Arrêt du Tribunal fédéral suisse du 29 mars 2023

L’arrêt du Tribunal fédéral publié le 29 mars 2023 a des répercussions à plusieurs égards sur le vol libre en Suisse, notamment dans le domaine du vol en biplace. L’arrêt s’appuie sur les faits suivants:
un examen pratique de biplace a eu lieu le 25 août 2017. Après avoir effectué les figures de vol imposées avec son passager, un camarade de vol breveté, le pilote se trouvait en approche pour l’atterrissage. Alors qu’il passait de la base en finale, son aile a subi un décrochage latéral. Il a alors relâché la pression sur les freins, et l’aile est partie dans un mouvement pendulaire très marqué. Le passager et le pilote ont percuté le sol avec violence, le passager a été victime de blessures diverses.

Le passager a déposé plainte pour lésions corporelles contre le pilote, et la police a engagé une procédure pénale. La procédure a été transmise au Ministère public, compétent en la matière. Le Ministère public a ensuite rendu une Ordonnance pénale contre le pilote pour lésions corporelles simples par négligence et entrave à la circulation publique par négligence. Le pilote a déposé un recours contre l’Ordonnance pénale, un procès s’est alors tenu devant le Tribunal pénal fédéral à Bellinzona. Le Tribunal pénal fédéral a condamné le pilote à une peine pécuniaire de 25 jours-amendes avec sursis pour lésions corporelles simples par négligence, considérant ainsi satisfaite l’infraction d’entrave à la circulation publique par négligence. Le pilote et le Ministère public ont porté l’arrêt devant la Cour d’appel du Tribunal pénal fédéral. Cette dernière a confirmé la condamnation pour lésions corporelles simples par négligence, mais a acquitté le pilote quant à l’entrave à la circulation publique par négligence. Une fois de plus, le pilote et le Ministère public ont fait appel devant le Tribunal fédéral suisse. Le pilote réclamait l’acquittement des faits reprochés en matière de lésions corporelles simples par négligence, et le Ministère public appelait à une condamnation pour entrave à la circulation publique par négligence. Après un long délai de réflexion, le Tribunal fédéral suisse a rendu un arrêt de principe. Il a rejeté le recours du pilote, ainsi que celui du Ministère public.

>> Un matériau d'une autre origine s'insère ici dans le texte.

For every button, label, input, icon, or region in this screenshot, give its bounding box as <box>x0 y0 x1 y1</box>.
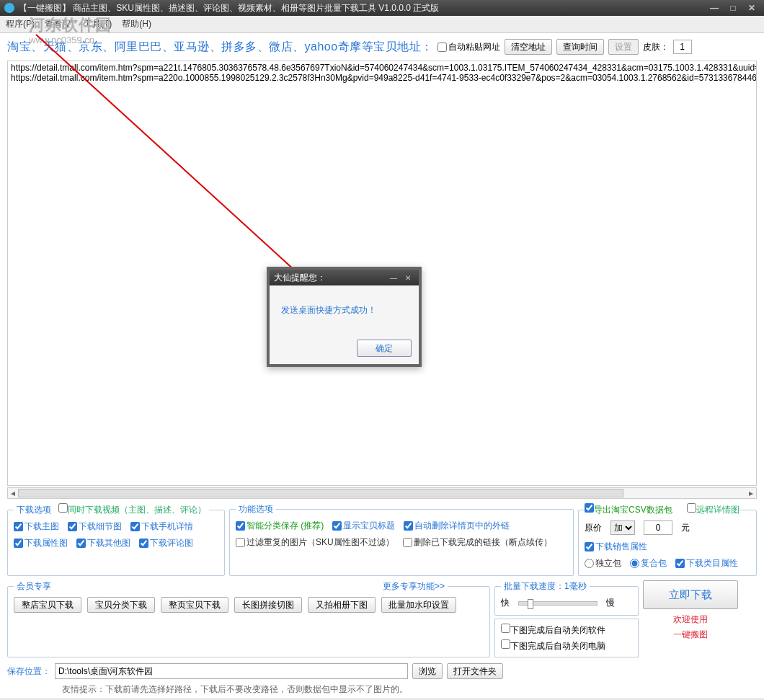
slider-knob[interactable] <box>528 599 533 609</box>
clear-address-button[interactable]: 清空地址 <box>505 39 552 55</box>
menu-program[interactable]: 程序(P) <box>6 18 35 30</box>
csv-options-group: 导出淘宝CSV数据包 远程详情图 原价 加 元 下载销售属性 独立包 复合包 下… <box>578 503 757 576</box>
mobile-img-checkbox[interactable]: 下载手机详情 <box>130 520 193 533</box>
horizontal-scrollbar[interactable]: ◂ ▸ <box>7 487 757 499</box>
menubar: 程序(P) 查看(V) 工具(T) 帮助(H) <box>0 16 764 33</box>
dialog-close-icon[interactable]: ✕ <box>401 273 414 282</box>
vip-group: 会员专享更多专享功能>> 整店宝贝下载 宝贝分类下载 整页宝贝下载 长图拼接切图… <box>7 580 490 657</box>
speed-slow-label: 慢 <box>606 597 615 609</box>
price-unit: 元 <box>681 522 690 534</box>
scroll-thumb[interactable] <box>18 489 623 497</box>
close-app-checkbox[interactable]: 下图完成后自动关闭软件 <box>501 624 632 637</box>
promo-links: 欢迎使用 一键搬图 <box>643 613 738 641</box>
more-vip-link[interactable]: 更多专享功能>> <box>383 581 445 591</box>
smart-save-checkbox[interactable]: 智能分类保存 (推荐) <box>236 520 324 532</box>
sale-attr-checkbox[interactable]: 下载销售属性 <box>585 541 647 553</box>
comment-img-checkbox[interactable]: 下载评论图 <box>139 537 193 549</box>
welcome-link[interactable]: 欢迎使用 <box>673 613 708 626</box>
combo-pack-radio[interactable]: 复合包 <box>630 557 667 570</box>
price-op-select[interactable]: 加 <box>610 520 635 535</box>
dialog-ok-button[interactable]: 确定 <box>357 340 412 357</box>
remote-checkbox[interactable]: 远程详情图 <box>687 505 739 515</box>
settings-button[interactable]: 设置 <box>608 39 639 55</box>
app-icon <box>4 3 14 13</box>
save-path-input[interactable] <box>55 663 408 679</box>
whole-shop-button[interactable]: 整店宝贝下载 <box>14 597 81 613</box>
dialog-titlebar: 大仙提醒您： — ✕ <box>270 270 419 285</box>
album-dl-button[interactable]: 又拍相册下图 <box>308 597 376 613</box>
maximize-button[interactable]: □ <box>725 3 741 13</box>
address-toolbar: 淘宝、天猫、京东、阿里巴巴、亚马逊、拼多多、微店、yahoo奇摩等宝贝地址： 自… <box>0 33 764 61</box>
query-time-button[interactable]: 查询时间 <box>556 39 604 55</box>
price-value-input[interactable] <box>644 520 672 535</box>
browse-button[interactable]: 浏览 <box>412 663 443 679</box>
function-options-group: 功能选项 智能分类保存 (推荐) 显示宝贝标题 自动删除详情页中的外链 过滤重复… <box>229 503 574 576</box>
main-img-checkbox[interactable]: 下载主图 <box>14 520 59 533</box>
save-hint: 友情提示：下载前请先选择好路径，下载后不要改变路径，否则数据包中显示不了图片的。 <box>0 682 764 699</box>
menu-help[interactable]: 帮助(H) <box>122 18 151 30</box>
detail-img-checkbox[interactable]: 下载细节图 <box>68 520 122 533</box>
autodel-link-checkbox[interactable]: 自动删除详情页中的外链 <box>404 520 510 532</box>
show-title-checkbox[interactable]: 显示宝贝标题 <box>332 520 395 532</box>
titlebar: 【一键搬图】 商品主图、SKU属性图、描述图、评论图、视频素材、相册等图片批量下… <box>0 0 764 16</box>
minimize-button[interactable]: — <box>706 3 722 13</box>
menu-view[interactable]: 查看(V) <box>45 18 74 30</box>
filter-dup-checkbox[interactable]: 过滤重复的图片（SKU属性图不过滤） <box>236 536 394 549</box>
close-button[interactable]: ✕ <box>744 3 760 13</box>
menu-tools[interactable]: 工具(T) <box>84 18 112 30</box>
skin-label: 皮肤： <box>643 41 669 53</box>
single-pack-radio[interactable]: 独立包 <box>585 557 621 570</box>
csv-checkbox[interactable]: 导出淘宝CSV数据包 <box>585 505 672 515</box>
del-done-checkbox[interactable]: 删除已下载完成的链接（断点续传） <box>403 536 552 549</box>
other-img-checkbox[interactable]: 下载其他图 <box>76 537 130 549</box>
dialog-minimize-icon[interactable]: — <box>387 273 400 282</box>
address-label: 淘宝、天猫、京东、阿里巴巴、亚马逊、拼多多、微店、yahoo奇摩等宝贝地址： <box>7 40 433 55</box>
autopaste-checkbox[interactable]: 自动粘贴网址 <box>437 41 500 53</box>
speed-slider[interactable] <box>518 601 598 606</box>
skin-input[interactable] <box>673 40 692 54</box>
video-checkbox[interactable]: 同时下载视频（主图、描述、评论） <box>58 505 206 515</box>
class-attr-checkbox[interactable]: 下载类目属性 <box>675 557 738 570</box>
auto-close-group: 下图完成后自动关闭软件 下图完成后自动关闭电脑 <box>494 619 639 657</box>
long-img-button[interactable]: 长图拼接切图 <box>234 597 302 613</box>
download-options-group: 下载选项 同时下载视频（主图、描述、评论） 下载主图 下载细节图 下载手机详情 … <box>7 503 225 576</box>
open-folder-button[interactable]: 打开文件夹 <box>447 663 503 679</box>
alert-dialog: 大仙提醒您： — ✕ 发送桌面快捷方式成功！ 确定 <box>267 267 422 367</box>
watermark-button[interactable]: 批量加水印设置 <box>381 597 456 613</box>
product-link[interactable]: 一键搬图 <box>673 629 708 641</box>
speed-group: 批量下载速度：1毫秒 快 慢 <box>494 580 639 616</box>
dialog-title: 大仙提醒您： <box>274 272 326 284</box>
close-pc-checkbox[interactable]: 下图完成后自动关闭电脑 <box>501 639 632 652</box>
save-label: 保存位置： <box>7 665 50 678</box>
window-title: 【一键搬图】 商品主图、SKU属性图、描述图、评论图、视频素材、相册等图片批量下… <box>19 2 439 14</box>
dialog-message: 发送桌面快捷方式成功！ <box>270 285 419 335</box>
scroll-right-icon[interactable]: ▸ <box>746 488 756 498</box>
speed-fast-label: 快 <box>501 597 510 609</box>
scroll-left-icon[interactable]: ◂ <box>8 488 18 498</box>
download-now-button[interactable]: 立即下载 <box>643 580 738 609</box>
category-dl-button[interactable]: 宝贝分类下载 <box>87 597 155 613</box>
page-dl-button[interactable]: 整页宝贝下载 <box>161 597 228 613</box>
price-label: 原价 <box>585 522 602 534</box>
attr-img-checkbox[interactable]: 下载属性图 <box>14 537 68 549</box>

En guise d’introduction et d’un point de vue formel, retenons que conformément à l’art. 98, al. 1 de la loi sur l’aviation, les infractions commises à bord d’un aéronef relèvent en principe de la juridiction pénale fédérale. Parce qu’un planeur de pente est un aéronef, tout accident de biplace relève en général du Ministère public de la Confédération. Ce dernier peut classer la procédure, rendre une ordonnance pénale ou transmettre le cas au tribunal. Lorsqu’un recours est formé contre une ordonnance pénale ou en cas de renvoi direct, le Tribunal pénal fédéral à Bellinzona constitue la première instance judiciaire compétente. Son jugement peut être porté devant la Cour d’appel du Tribunal pénal fédéral. Le Tribunal fédéral suisse situé à Lausanne intervient en dernière instance.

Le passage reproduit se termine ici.